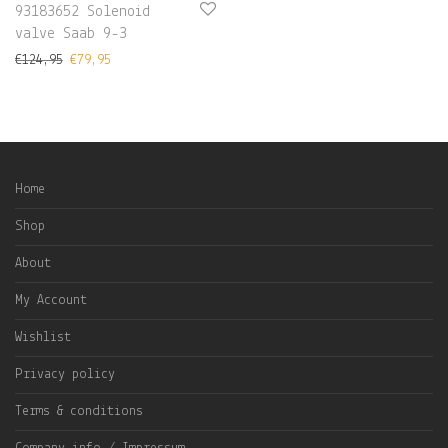
93183652 Solenoid
valve Saab 9-3
€
124,95
€
79,95
Home
Shop
About
My Account
Wishlist
Privacy policy
Terms & conditions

※

What you have to do – The result should be an exact retyped version of all the entries above, containing no pictures.

Task result –
93183652 Solenoid
valve Saab 9-3
€
124,95
€
79,95
Home
Shop
About
My Account
Wishlist
Privacy policy
Terms & conditions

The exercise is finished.